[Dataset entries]
——
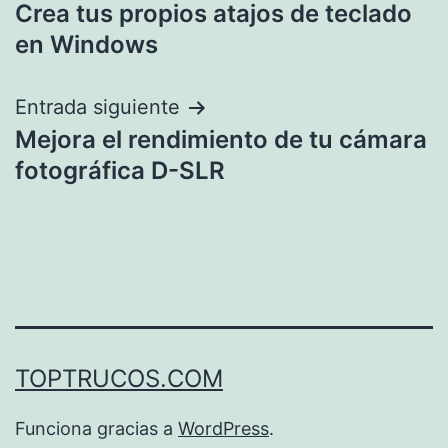
Crea tus propios atajos de teclado
de
en Windows
entradas
Entrada siguiente
Mejora el rendimiento de tu cámara
fotográfica D-SLR
TOPTRUCOS.COM
Funciona gracias a
WordPress
.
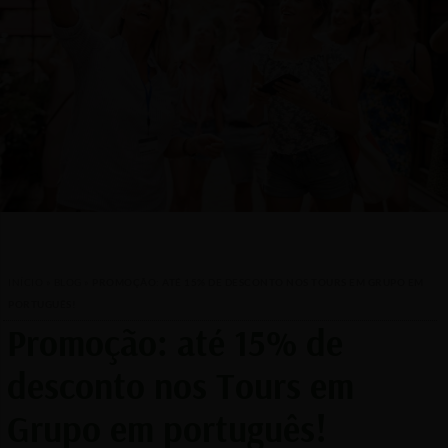
INÍCIO
»
BLOG
»
PROMOÇÃO: ATÉ 15% DE DESCONTO NOS TOURS EM GRUPO EM
PORTUGUÊS!
Promoção: até 15% de
desconto nos Tours em
Grupo em português!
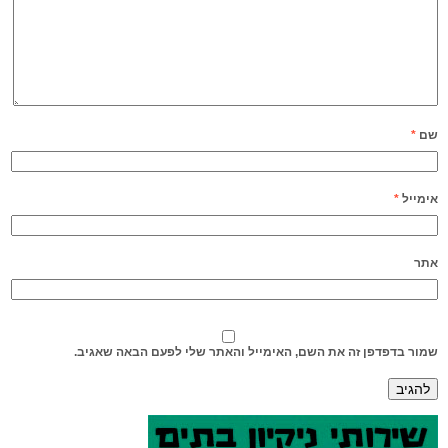
שם
*
אימייל
*
אתר
שמור בדפדפן זה את השם, האימייל והאתר שלי לפעם הבאה שאגיב.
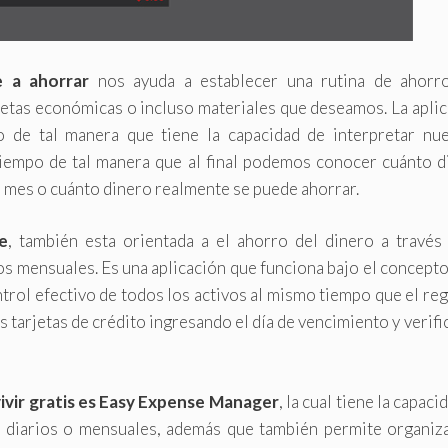
e a ahorrar
nos ayuda a establecer una rutina de ahorr
etas económicas o incluso materiales que deseamos. La apli
 de tal manera que tiene la capacidad de interpretar nue
 tiempo de tal manera que al final podemos conocer cuánto d
e mes o cuánto dinero realmente se puede ahorrar.
e
, también esta orientada a el ahorro del dinero a través 
tos mensuales. Es una aplicación que funciona bajo el concepto
trol efectivo de todos los activos al mismo tiempo que el reg
s tarjetas de crédito ingresando el día de vencimiento y verif
vivir gratis es Easy Expense Manager
, la cual tiene la capaci
os diarios o mensuales, además que también permite organiza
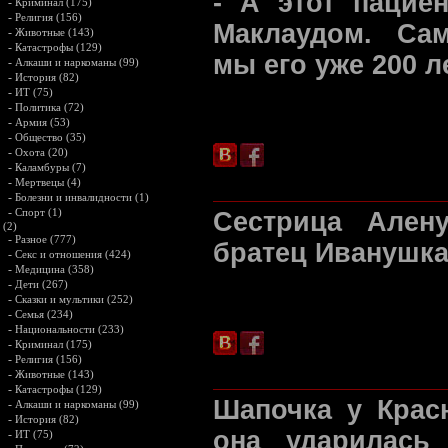
- А этот пацие
-
Криминал (175)
-
Религия (156)
Маклаудом. Са
-
Животные (143)
-
Катастрофы (129)
мы его уже 200 л
-
Алкаши и наркоманы (99)
-
История (82)
-
ИТ (75)
-
Политика (72)
-
Армия (53)
-
Общество (35)
-
Охота (20)
-
Каламбуры (7)
-
Мертвецы (4)
-
Болезни и инвалидности (1)
-
Спорт (1)
Сестрица Ален
(2)
-
Разное (777)
братец Иванушка,
-
Секс и отношения (424)
-
Медицина (358)
-
Дети (267)
-
Сказки и мультики (252)
-
Семья (234)
-
Национальности (233)
-
Криминал (175)
-
Религия (156)
-
Животные (143)
-
Катастрофы (129)
Шапочка у Крас
-
Алкаши и наркоманы (99)
-
История (82)
она ударилась
-
ИТ (75)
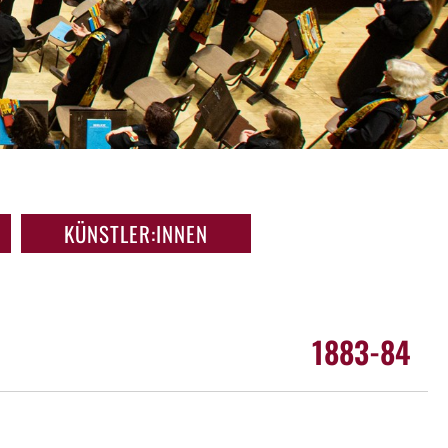
KÜNSTLER:INNEN
1883-84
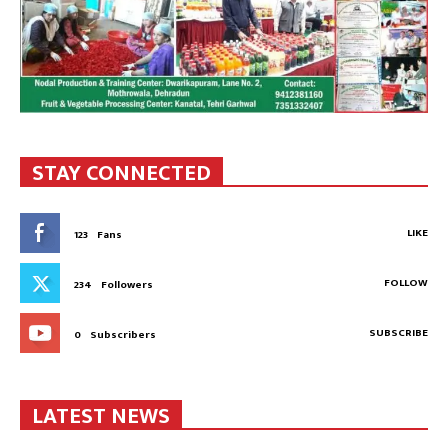
STAY CONNECTED
LIKE
123
Fans
FOLLOW
234
Followers
SUBSCRIBE
0
Subscribers
LATEST NEWS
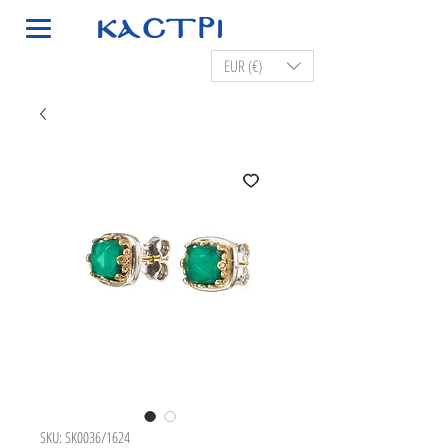
EUR (€)
SKU: SK0036/1624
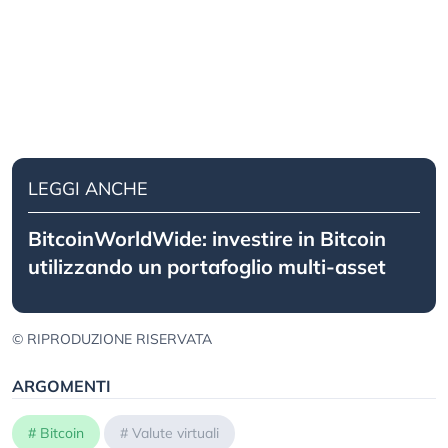
LEGGI ANCHE
BitcoinWorldWide: investire in Bitcoin
utilizzando un portafoglio multi-asset
© RIPRODUZIONE RISERVATA
ARGOMENTI
#
Bitcoin
#
Valute virtuali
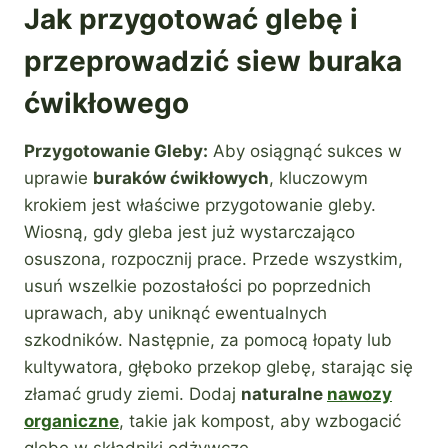
Jak przygotować glebę i
przeprowadzić siew buraka
ćwikłowego
Przygotowanie Gleby:
Aby osiągnąć sukces w
uprawie
buraków ćwikłowych
, kluczowym
krokiem jest właściwe przygotowanie gleby.
Wiosną, gdy gleba jest już wystarczająco
osuszona, rozpocznij prace. Przede wszystkim,
usuń wszelkie pozostałości po poprzednich
uprawach, aby uniknąć ewentualnych
szkodników. Następnie, za pomocą łopaty lub
kultywatora, głęboko przekop glebę, starając się
złamać grudy ziemi. Dodaj
naturalne
nawozy
organiczne
, takie jak kompost, aby wzbogacić
glebę w składniki odżywcze.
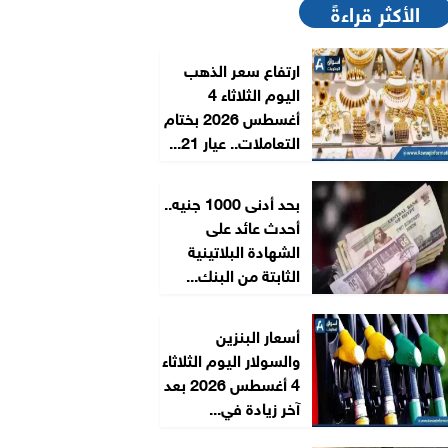
الأكثر قراءةً
ارتفاع سعر الذهب
اليوم الثلاثاء 4
أغسطس 2026 بختام
التعاملات.. عيار 21...
بحد أدنى 1000 جنيه..
أحدث عائد على
الشهادة البلاتينية
الثابتة من البنك...
أسعار البنزين
والسولار اليوم الثلاثاء
4 أغسطس 2026 بعد
آخر زيادة في...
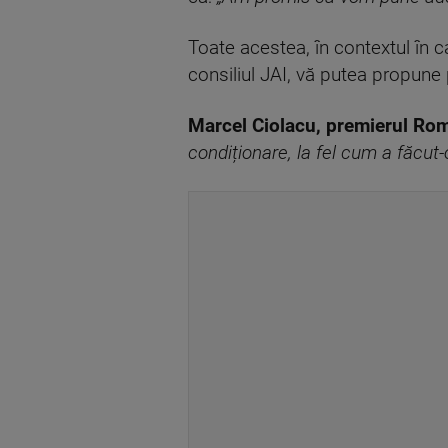
Toate acestea, în contextul în c
consiliul JAI, vă putea propune
Marcel Ciolacu, premierul Ro
condiționare, la fel cum a făcut-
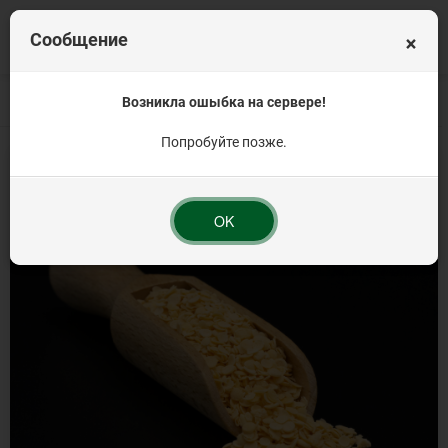
×
Сообщение
Главная
Приправы и пряности
Возникла ошыбка на сервере!
Панировка
Хрустящая панировка Унив
Попробуйте позже.
OK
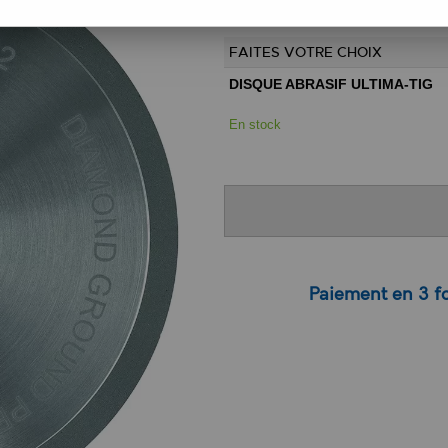
Réf. :
107483
FAITES VOTRE CHOIX
DISQUE ABRASIF ULTIMA-TIG
En stock
Paiement en 3 fo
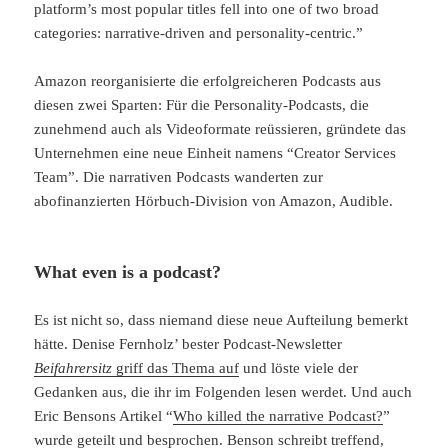
platform’s most popular titles fell into one of two broad
categories: narrative-driven and personality-centric.”
Amazon reorganisierte die erfolgreicheren Podcasts aus
diesen zwei Sparten: Für die Personality-Podcasts, die
zunehmend auch als Videoformate reüssieren, gründete das
Unternehmen eine neue Einheit namens “Creator Services
Team”. Die narrativen Podcasts wanderten zur
abofinanzierten Hörbuch-Division von Amazon, Audible.
What even is a podcast?
Es ist nicht so, dass niemand diese neue Aufteilung bemerkt
hätte. Denise Fernholz’ bester Podcast-Newsletter
Beifahrersitz
griff das Thema auf
und löste viele der
Gedanken aus, die ihr im Folgenden lesen werdet. Und auch
Eric Bensons Artikel “
Who killed the narrative Podcast?
”
wurde geteilt und besprochen. Benson schreibt treffend,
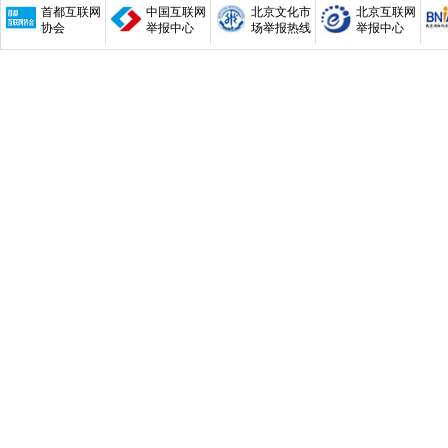
首都互联网
中国互联网
北京文化市
北京互联网
协会
举报中心
场举报热线
举报中心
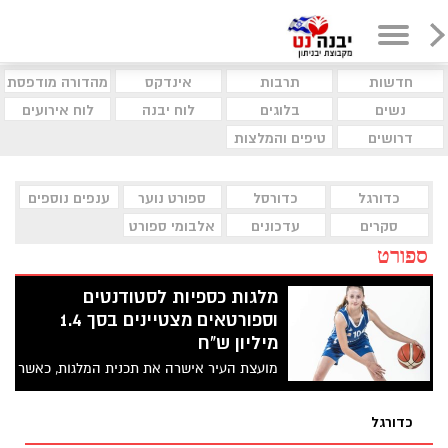
חדשות
תרבות
אינדקס
מהדורה מודפסת
נשים
בלוגים
לוח יבנה
לוח אירועים
דרושים
טיפים והמלצות
כדורגל
כדורסל
ספורט נוער
ענפים נוספים
סקרים
עדכונים
אלבומי ספורט
ספורט
מלגות כספיות לסטודנטים
וספורטאים מצטיינים בסך 1.4
מיליון ש"ח
מועצת העיר אישרה את תכנית המלגות, כאשר
138 סטודנטים יקבלו מלגה בסך של
10,000ש"ח, כאשר 15 נוספים יזכו במלגה של
כדורגל
4,000ש"ח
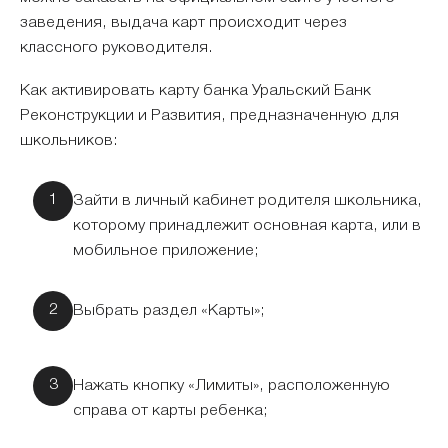
заведения, выдача карт происходит через
классного руководителя.
Как активировать карту банка Уральский Банк
Реконструкции и Развития, предназначенную для
школьников:
Зайти в личный кабинет родителя школьника,
которому принадлежит основная карта, или в
мобильное приложение;
Выбрать раздел «Карты»;
Нажать кнопку «Лимиты», расположенную
справа от карты ребенка;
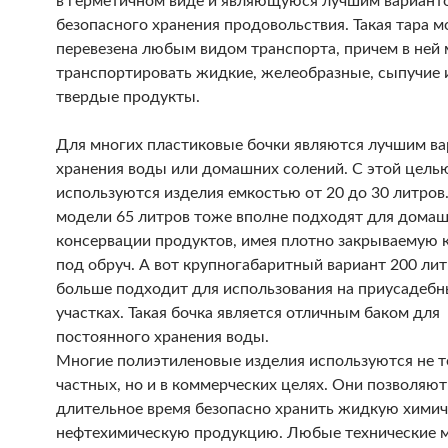
в герметичном виде и являющуюся лучшим вариант
безопасного хранения продовольствия. Такая тара 
перевезена любым видом транспорта, причем в ней
транспортировать жидкие, желеобразные, сыпучие 
твердые продукты.
Для многих пластиковые бочки являются лучшим в
хранения воды или домашних солений. С этой цель
используются изделия емкостью от 20 до 30 литров
модели 65 литров тоже вполне подходят для дома
консервации продуктов, имея плотно закрываемую
под обруч. А вот крупногабаритный вариант 200 ли
больше подходит для использования на приусадеб
участках. Такая бочка является отличным баком для
постоянного хранения воды.
Многие полиэтиленовые изделия используются не т
частных, но и в коммерческих целях. Они позволяют
длительное время безопасно хранить жидкую химич
нефтехимическую продукцию. Любые технические м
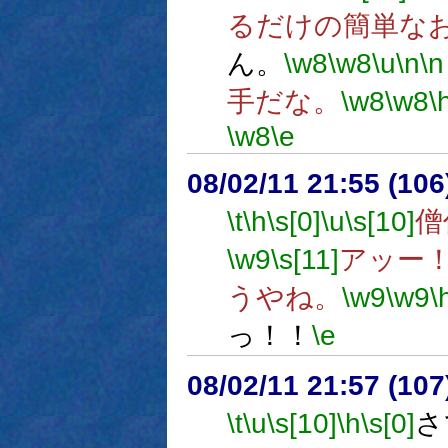
るだけの簡単な
ん。
\w8
\w8
\u
\n
\n
手だな。
\w8
\w8
\
\w8
\e
08/02/11 21:55 (
\t
\h
\s[0]
\u
\s[10]
僧
\w9
\s[11]
アッー
うやね。
\w9
\w9
\
っ！！
\e
08/02/11 21:57 (
\t
\u
\s[10]
\h
\s[0]
さ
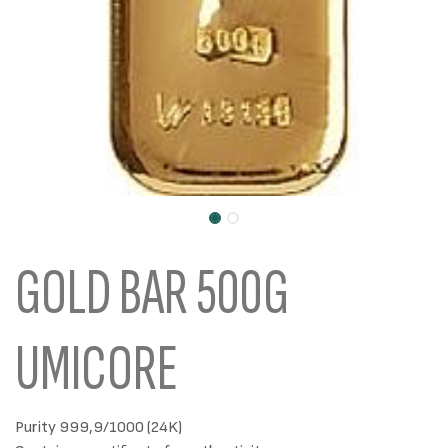
GOLD BAR 500G
UMICORE
Purity 999,9/1000 (24K)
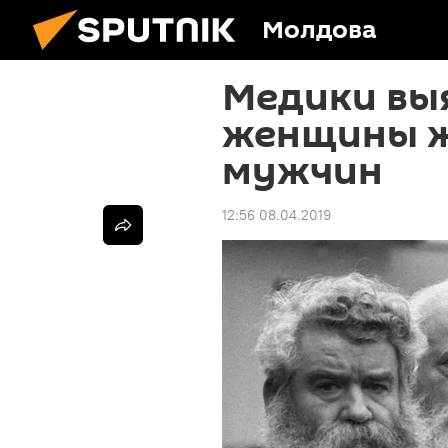
Молдова
Медики вы
женщины ж
мужчин
12:56 08.04.2019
——
▸ What needs to be done: Show every line of the data in which the word "mensuales" appears.

▸ Response to this task:
tos mensuales. Es una aplicación que funciona bajo el concepto
os diarios o mensuales, además que también permite organiza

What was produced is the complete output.